Sunday, October 2, 2011

Roundhouse Roundup: Did State Layoffs Target Union Leaders?

A version of this was published in The Santa Fe New Mexican
October 2, 2011


Note: As announced last week, my political column has moved to Sundays. Below is my fiorst Sunday column.

Are labor union leaders being targeted in recent state government layoffs?

The governor's office says no. But two high-ranking union leaders who have lost their state jobs in recent weeks believe their union activity is the cause.

First there was Michelle Lewis, one of 33 Public Education Department employees who were RIFed (that's bureacratspeak for "Reduction in Force") in June. She is president of the Communications Workers of America Local 7076, which represents some state employees and includes workers in both the public and private sectors.

Then, last Monday, Maxine Velasquez learned she was one of 16 workers laid off at Expo New Mexico, the agency that operates the state fair.

Velasquez also is secretary-treasurer of the New Mexico Federation of Labor, AFL-CIO, which makes her the highest-ranking state employee in that organization. She's on the executive board of her American Federation of State, County and Municipal Employees local. She was labor liaison for Democrat Diane Denish's unsuccessful campaign for governor last year.

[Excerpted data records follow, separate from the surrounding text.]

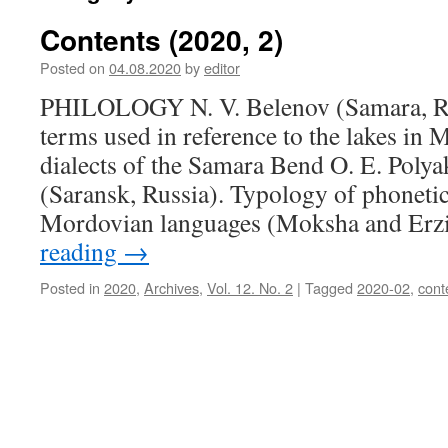
Contents (2020, 2)
Posted on
04.08.2020
by
editor
PHILOLOGY N. V. Belenov (Samara, Ru
terms used in reference to the lakes i
dialects of the Samara Bend O. E. Polya
(Saransk, Russia). Typology of phoneti
Mordovian languages (Moksha and Erz
reading
→
Posted in
2020
,
Archives
,
Vol. 12. No. 2
|
Tagged
2020-02
,
cont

Early this year, the administration said no layoffs would be necessary. Beginning in June, however, the State Personnel Board, responding to requests from various Cabinet secretaries, eliminated 47 jobs.

Besides the Public Education Department and Expo New Mexico, departments hit include Tourism (where New Mexico Magazine lost seven of 17 employees), Economic Development, and Regulation and Licensing.

In each case, budget problems were cited for the layoffs.

Lewis, a former teacher, told me last week that she helped the union organize the Public Education Department in 2003, when the state resumed allowing collective bargaining. She also said that earlier this year as union president she publicly opposed all the bills that Education Secretary Hanna Skandera was pushing during the regular legislative session.

Lewis was an education technology coordinator in the Public Education Department. About two weeks after her last paycheck from that job, Lewis was offered a new position. She accepted, even though she now makes about $1,200 less a month. She now scans and indexes documents in the department's Professional Licensure Bureau.

More than half of the state workers laid off in June have been rehired, state personnel officials say. But union officials say that nearly all of those rehired go to lower-paying jobs.

The State Personnel Board approved the layoffs at Expo New Mexico nearly two weeks ago. But nobody was told who was getting the boot until Monday.

Solidarity with Wisconsin
Labor demonstration at Roundhouse in February
Velasquez, who has worked at Expo for six years, was classified as a "business operations specialist." She was in charge of the State Fair Queen contest as well as the McDonald's Farm exhibit at the fair.

She told me she's been active in unions for 40 years. One reason she thinks she was targeted is that a less-experienced worker with the same job and comparable pay was spared in the RIF.

Shortly after the Public Education Department layoffs in June, the Associated Press quoted Scott Darnell, spokesman for Gov. Susana Martinez, as saying the decision to can Lewis had nothing to do with her union position.

"The few departments involved in this restructuring simply looked at increasing the efficiency of their bureaucracy and cutting spending that had grown too quickly," he said.

Darnell said the same thing on Thursday. "... there is certainly no targeting," he said in an email. Union employees make up about 65 percent of the Public Education Department, he said, but collective-bargaining workers made up fewer than 55 percent of the employees who were laid off.

Department spokesman Larry Behrens said Lewis wasn't singled out. He said she worked in a division that lost its funding entirely.